Enfin, la formation restreinte estime que le contrôle de la CNIL a permis d’établir que X n’avait pas mis en œuvre de système de traçabilité des connexions à la plateforme de suivi des paiements des primo-adhésions. La mise en place d’un tel dispositif constitue pourtant une précaution d’usage essentielle dont la mise en œuvre aurait permis, d’une part, d’identifier l’éventuelle exploitation malveillante de la faille de sécurité de la base de données et, d’autre part, d’intervenir immédiatement pour la corriger.

Sur la base de ces éléments, la formation restreinte considère que le manquement à l’article 34 de la loi du 6 janvier 1978 modifié est constitué.

Sur le manquement à l’obligation de définir et mettre en œuvre une durée de conservation des données

L’article 6-5° de la loi du 6 janvier 1978 modifiée prévoit que les données à caractère personnel sont conservées pendant une durée qui n’excède pas [celle] nécessaire aux finalités pour lesquelles elles sont collectées et traitées .

Lors du contrôle sur place effectué le 15 juin 2016, X a indiqué qu’aucune durée de conservation n’avait été définie pour les données contenues dans la plateforme de suivi des paiements des primo-adhésions. La délégation a par ailleurs constaté que la base contient des demandes d’adhésion effectuées depuis 2010.

En défense, X indique qu’en vertu de ses statuts, la cotisation due au titre d’une première adhésion est d’un montant modeste alors que le renouvellement est ensuite fixé sur la base d’un barème progressif prenant en compte les capacités contributives des adhérents. Il explique ainsi que la plateforme de suivi des primo-adhésions lui permet à la fois d’être informé des nouvelles adhésions et de l’effectivité du paiement des cotisations mais également de déterminer le montant de ces dernières en vérifiant si une demande constitue bien une primo-adhésion et non un renouvellement.

X souligne, en conséquence, que les données de la plateforme ne peuvent être limitées dans le temps, une longue période pouvant s’écouler entre une primo-adhésion et un renouvellement.

La formation restreinte rappelle que les termes mêmes de l’article 6-5 précité interdisent la conservation sans limitation de durée de données à caractère personnel. Le Conseil d’Etat a d’ailleurs rappelé dans une décision du 18 novembre 2015 qu’une durée illimitée de conservation des données ne pouvait être regardée comme nécessaire aux finalités d’un traitement (CE, 18 novembre 2015, n° 372111).

Par ailleurs, la formation restreinte considère qu’en l’espèce, la nécessité d’identifier les primo-adhésions ne permet pas de justifier de l’intérêt à conserver en base active les données à caractère personnel des primo-adhérents pour une durée illimitée.
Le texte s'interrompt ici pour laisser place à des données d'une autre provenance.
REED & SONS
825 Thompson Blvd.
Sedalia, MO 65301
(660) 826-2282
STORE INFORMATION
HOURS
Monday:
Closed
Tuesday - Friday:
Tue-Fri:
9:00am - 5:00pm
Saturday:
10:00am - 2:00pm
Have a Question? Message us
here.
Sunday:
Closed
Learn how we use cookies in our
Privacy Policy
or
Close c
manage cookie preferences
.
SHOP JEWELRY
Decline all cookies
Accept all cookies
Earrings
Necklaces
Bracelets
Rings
Elle rappelle que la fixation d’une durée de conservation n’impose pas nécessairement la destruction des données à caractère personnel après l’expiration d’un certain délai mais, à tout le moins, leur versement en archives intermédiaires qui permet leur consultation uniquement par un nombre restreint de personnes habilitées.
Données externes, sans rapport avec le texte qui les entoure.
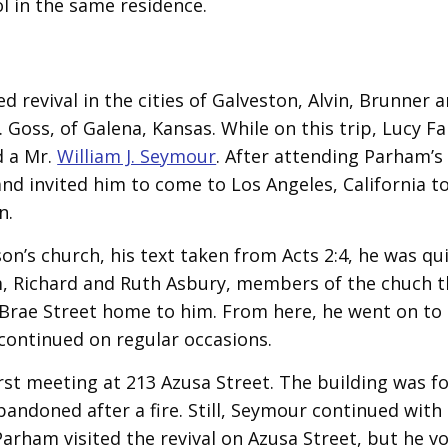
 in the same residence.
revival in the cities of Galveston, Alvin, Brunner 
Goss, of Galena, Kansas. While on this trip, Lucy F
d a Mr.
William J. Seymour
. After attending Parham’s
d invited him to come to Los Angeles, California to
n.
on’s church, his text taken from Acts 2:4, he was qu
im, Richard and Ruth Asbury, members of the chuch t
 Brae Street home to him. From here, he went on to
continued on regular occasions.
first meeting at 213 Azusa Street. The building was f
ndoned after a fire. Still, Seymour continued with
Parham visited the revival on Azusa Street, but he v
A cet égard, la formation restreinte considère que le respect de cette obligation aurait permis de limiter l’ampleur de la faille de sécurité puisque seules les données les plus récentes et non celles collectés depuis 2010 auraient été rendues librement accessibles.

Le manquement aux obligations découlant de l’article 6-5° de la loi du 6 janvier 1978 modifiée est, dès lors, caractérisé.

Sur la sanction et la publicité

Les manquements commis par X justifient que soit prononcé à son encontre un avertissement.

Compte tenu de la gravité des manquements constatés, du nombre de personnes concernées par la faille et du caractère particulièrement sensible des données en cause, la formation restreinte décide de rendre publique sa décision.

PAR CES MOTIFS

La formation restreinte de la CNIL, après en avoir délibéré, décide :

de prononcer un avertissement à l’encontre de X ;

de rendre publique sa délibération, qui sera anonymisée à l’expiration d’un délai de deux ans à compter de sa publication.

Le Président

Jean-François CARREZ

Cette décision est susceptible de faire l’objet d’un recours devant le Conseil d’Etat dans un délai de deux mois à compter de sa notification.